Thanks for the suggestion: my report is indeed parametric, even if not to such an advanced level as shown in your link (which I will definitely study in the next days).
Having said that, I don't think that's a viable solution for me. There are consistent differences among the data sets:
- the column names are different
- the "structure" of the "missingness" is different (sometimes very few data are missing at all: some other times entire columns are missing, indicative of a failed sensor)
- even the physical sense of the variables can be different.
- In some cases I need to look at all the variables, in other I don't.
Thus, some level of manual editing of the report is in my opinion unavoidable.

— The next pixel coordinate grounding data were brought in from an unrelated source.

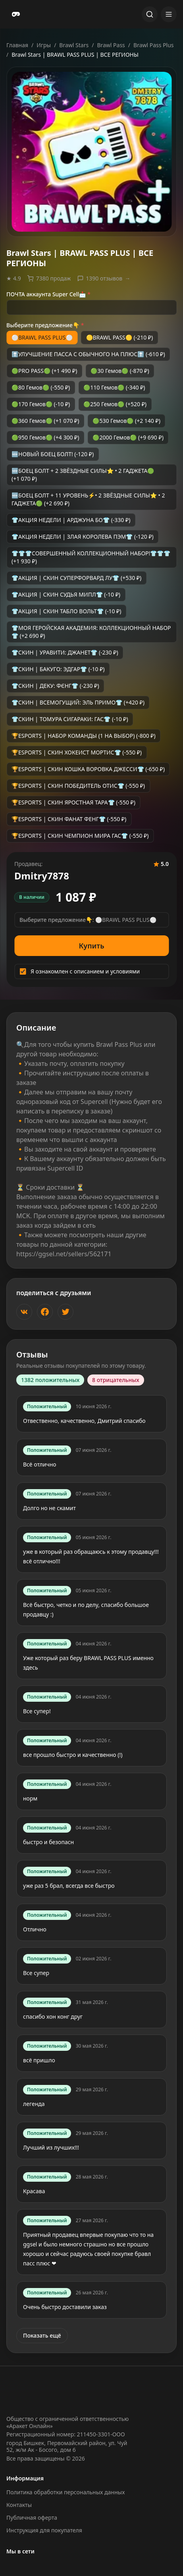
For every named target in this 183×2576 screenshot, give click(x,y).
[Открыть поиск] (150, 14)
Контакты (19, 2505)
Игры (44, 45)
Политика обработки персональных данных (65, 2492)
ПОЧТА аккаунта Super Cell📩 (48, 294)
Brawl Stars (74, 45)
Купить (91, 945)
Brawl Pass (111, 45)
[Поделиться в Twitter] (65, 1312)
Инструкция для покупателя (44, 2530)
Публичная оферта (31, 2517)
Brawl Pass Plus (153, 45)
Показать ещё (42, 2335)
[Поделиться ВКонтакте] (24, 1312)
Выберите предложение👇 (45, 325)
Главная (17, 45)
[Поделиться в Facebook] (45, 1312)
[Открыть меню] (169, 14)
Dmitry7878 (41, 876)
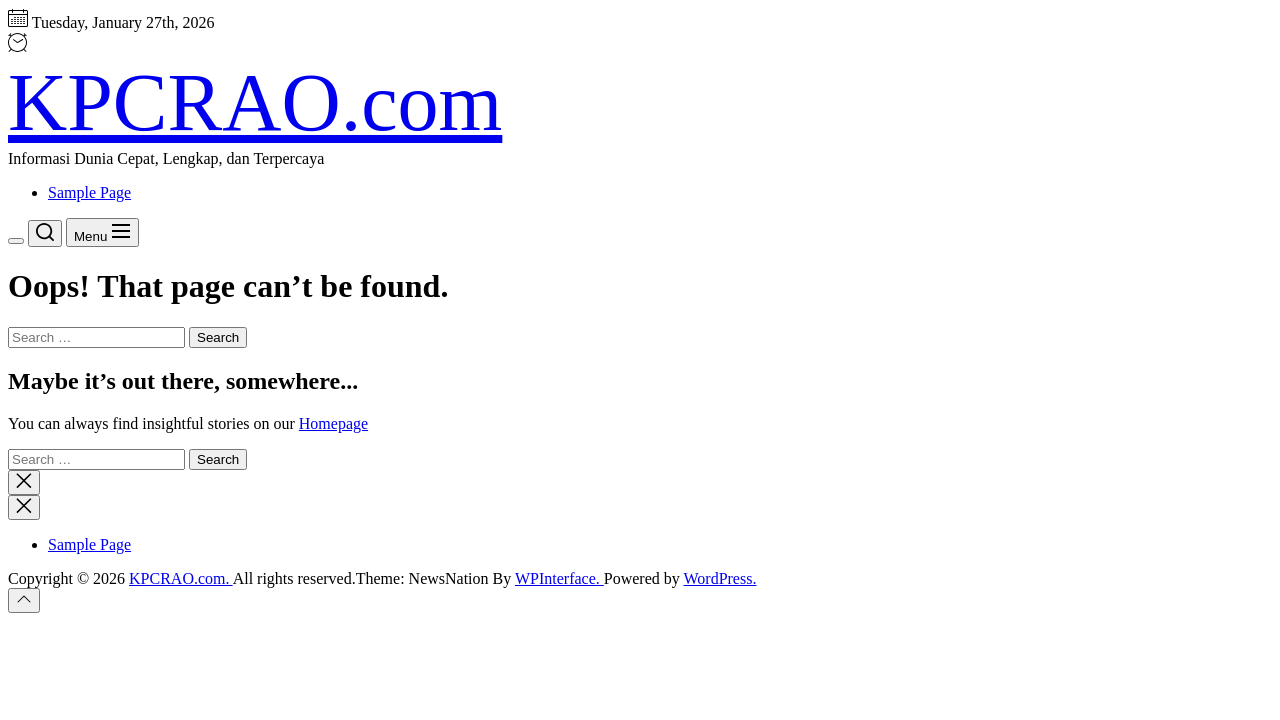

It's true than in most cases I need to perform an EDA and a survival analysis, but I don't think I can easily parametrize that: depending on the specific data set, I may be content with a Weibull model, or I may need a Cox proportional hazard models, or something even more complicated.
I should at the very least invest a lot of time (which I don't have right now) in studying tidyeval, and in writing scripts which are very flexible in terms of number of variables involved, column names, preprocessing and modeling steps to apply...I don't believe in "automatic Data Science": I think some manual intervention is needed. Or maybe it could be possible, but that would require building a Data Science platform: it's not something I can do on my own with an R Markdown report.
But this is just my personal opinion, and I'm sure that for more standardized tasks (like for example performing always the same kind of analysis on similar dataset which are collected weekly) people can be far more productive using parametrized reports.